De voorzitter: Als woordvoerder van GroenLinks wil ook ik graag enkele opmerkingen maken en vragen stellen. De Nederlandse regering zet in op de bevriezing van het gemeenschappelijk landbouwbeleid, maar vooral op een drastische verlaging van de Cohesiefondsen. Wij weten dat juist de landen uit de armste regio’s nu het hardst moeten bezuinigen om de crisis te boven te komen. Dat vragen wij ook van ze. Is het dan niet logischer om juist de cohesiegelden die naar de armste gebieden gaan, in te zetten om daar de economie verder op gang te brengen, gecombineerd met de hervormingen die wij van die landen vragen? Het gemeenschappelijk landbouwbeleid gaat overal en nergens naartoe, ook naar de rijke landen. Dit betekent een minder gerichte inzet op de gebieden die het hardste investeringen nodig hebben. Daar zou je alsnog de criteria duurzame groei, duurzame economie en innovatie aan kunnen koppelen. In hoeverre wordt de financiële crisis betrokken bij het vraagstuk van de verdeling van de gelden?
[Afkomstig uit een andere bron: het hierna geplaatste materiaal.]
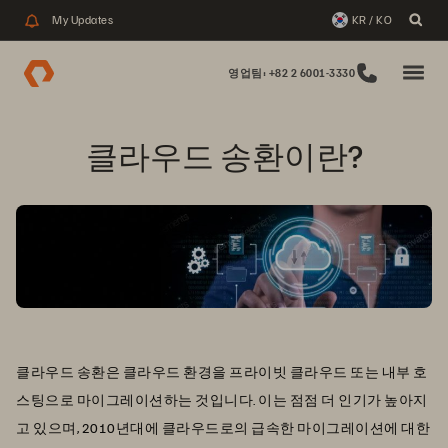
My Updates
KR / KO
영업팀: +82 2 6001-3330
클라우드 송환이란?
클라우드 송환은 클라우드 환경을 프라이빗 클라우드 또는 내부 호
스팅으로 마이그레이션하는 것입니다. 이는 점점 더 인기가 높아지
고 있으며, 2010년대에 클라우드로의 급속한 마이그레이션에 대한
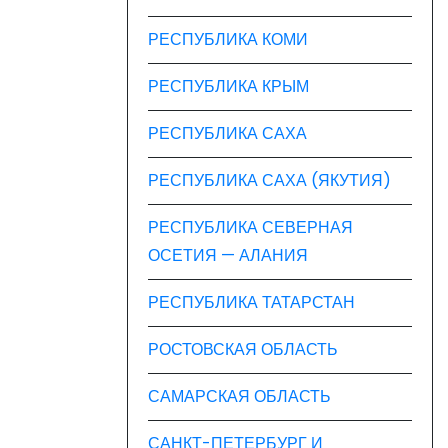
РЕСПУБЛИКА КОМИ
РЕСПУБЛИКА КРЫМ
РЕСПУБЛИКА САХА
РЕСПУБЛИКА САХА (ЯКУТИЯ)
РЕСПУБЛИКА СЕВЕРНАЯ
ОСЕТИЯ — АЛАНИЯ
РЕСПУБЛИКА ТАТАРСТАН
РОСТОВСКАЯ ОБЛАСТЬ
САМАРСКАЯ ОБЛАСТЬ
САНКТ-ПЕТЕРБУРГ И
Staatssecretaris Knapen: Voorzitter. Ik neem even het laatste punt als eerste voor het deel dat ik voor mijn rekening zal nemen. Wij hebben een Europees Sociaal Fonds. Daarin staat voor een stuk of acht landen voor de komende twee jaar iets van 22 mld. gereed om te benutten. Over het algemeen wordt er veel te weinig gebruikgemaakt van de middelen, hetzij omdat er onvoldoende plannen zijn om deze adequaat in te zetten, hetzij omdat er onvoldoende eigen middelen, cofinancieringsmiddelen, zijn om ernaast te leggen. Ik was gisterochtend in Madrid toen er net een delegatie van de Europese Commissie binnenkwam om te bezien of de middelen die er nog zijn, kunnen worden ingezet voor een specifiek programma om schoolverlaters binnen drie maanden een stageplaats te geven om op die manier iets te doen aan de enorme jeugdwerkloosheid in Spanje. Op dit moment wordt er voor een achttal landen al bekeken hoe die middelen versneld kunnen worden ingezet met een verlaging van de eigen cofinanciering om ervoor te zorgen dat er iets gedaan wordt aan de crisis. Daar wordt momenteel dus wel degelijk aan gewerkt. In zijn algemeenheid hebben de sociale overdrachten van de Cohesiefondsen een sterk rechtvaardigheidselement, omdat zij iets doen aan de enorme verschillen tussen rijk en arm binnen het grote gebied van de Europese Unie. Met de gelden uit die fondsen is echter over het algemeen niet zo heel veel gedaan aan het dynamiseren van de economie. De heer Van der Linden doelde daar ook op; het is niet onbelangrijk om te kijken naar sunset clauses. Als iets al een aantal jaren gebeurt en dit niet leidt tot wat je beoogt, moet je misschien iets anders verzinnen dan gewoon maar weer op basis van inkomensverschillen vast te stellen dat er Cohesiefondsen nodig zijn. Er wordt dus wel degelijk gekeken naar het effectiever inzetten van de Cohesiefondsen op het gebied van economische groei. Ik ben echter sceptisch of kritisch over het parkeren van grote bedragen die vervolgens ofwel niet leiden tot investeringen met economische groei ofwel simpelweg niet leiden tot uitkeringen omdat er geen adequate fondsen naast komen te staan die profitabel zijn. Daarom is het een goed economisch argument in relatie tot de Lissabonagenda of de Europa 2020-agenda om kritisch te bekijken wat de Cohesiefondsen precies teweegbrengen en wat niet.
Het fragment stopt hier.